Folks of a certain vintage might recall Alien Storm. It's probably a ROM sitting on your SD card right now, largely untouched. As it was for me up until last week, when I booted into my Megadrive Core on Analogue Pocket to discover a trove of memories I didn't know I had.

The Megadrive was our console of choice. I had Nintendo friends (weirdos), but we had the Megadrive. My mate from across the street had an older brother who was legitimately brilliant a videogames according to our feeble minds at the time.

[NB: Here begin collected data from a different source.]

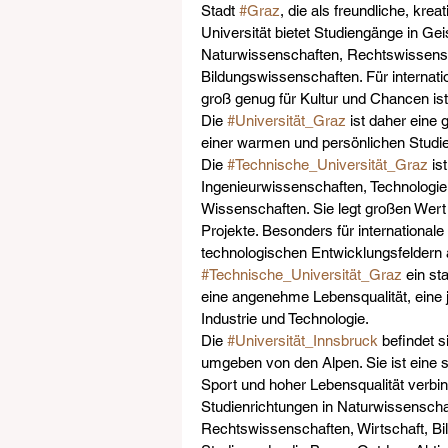
Stadt 
#Graz
, die als freundliche, kre
Universität bietet Studiengänge in Ge
Naturwissenschaften, Rechtswissensc
Bildungswissenschaften. Für internatio
groß genug für Kultur und Chancen ist
Die 
#Universität_Graz
 ist daher eine 
einer warmen und persönlichen Stud
Die 
#Technische_Universität_Graz
 is
Ingenieurwissenschaften, Technologie
Wissenschaften. Sie legt großen Wert
Projekte. Besonders für internationale
technologischen Entwicklungsfeldern a
#Technische_Universität_Graz
 ein st
eine angenehme Lebensqualität, eine
Industrie und Technologie.
Die 
#Universität_Innsbruck
 befindet 
umgeben von den Alpen. Sie ist eine se
Sport und hoher Lebensqualität verbi
Studienrichtungen in Naturwissenscha
Rechtswissenschaften, Wirtschaft, Bi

So when I booted the ROM up as a flight-of-fancy, I was immediately taken back to sitting at the end of my friend's bed, impressed by his bigger brother's playthrough. Which, in hindsight, probably was absolutely not impressive at all.

Cover art

Alien Storm initially saw release as an arcade side-scroller, like so many Megadrive games. It received a cartridge release in 1991, and boasted a Keisuke Tsukahara soundtrack. A soundtrack that immediately took my back to those days as a six year old.

The audio was something to behold. The shrieks and screams from inside buildings where aliens pop out to come after you. The bizarre lightning gun. And the even more bizarre aliens inside post boxes.

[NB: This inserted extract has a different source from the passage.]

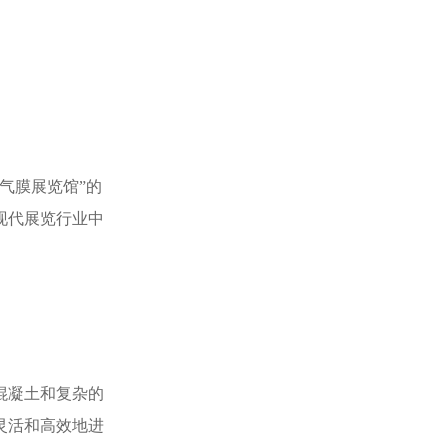
气膜展览馆”的
现代展览行业中
混凝土和复杂的
灵活和高效地进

A homicidal alien race is invading Earth, and the only thing that stands between them and world domination are a special forces team known as the "Alien Busters," composed of Karen, Garth and Scooter the robot.

It was basically a tribute to Golden Axe, and a precursor to Streets of Rage. Side-scrolling, beat 'em up featuring similar mechanics. Call in the heavies when you're in a tough spot, pick between a few characters at the start menu, etc. But something about the madness of the aliens, the bizarre choice of weapons and the allure of the audioscape really made this stand out.

All of the Alien Busters are playable from the beginning of the game. There are eight missions to complete with several stages. Each mission has the typical alien blasting action across landscapes like the streets, inside shops and the mother ship. This task becomes increasingly difficult with each new mission, and the aliens are capable of hiding inside objects such as plants, postboxes, trashcans, drums, and other items. Each mission has an objective such as rescuing people or destroying a UFO.

Back then, this was reviewed well. But today? It still genuinely stands up. A lot of tropes are often copied, but hard to beat. I love that this has sat idle, aging like a reasonably priced wine. I think it's better today than it was back then.

Obviously, owning this on cartridge is an ideal situation as it's so cool. But the ROM is pretty easily available. It's also available on Master System and PC, but both of those had compromises (e.g. less levels).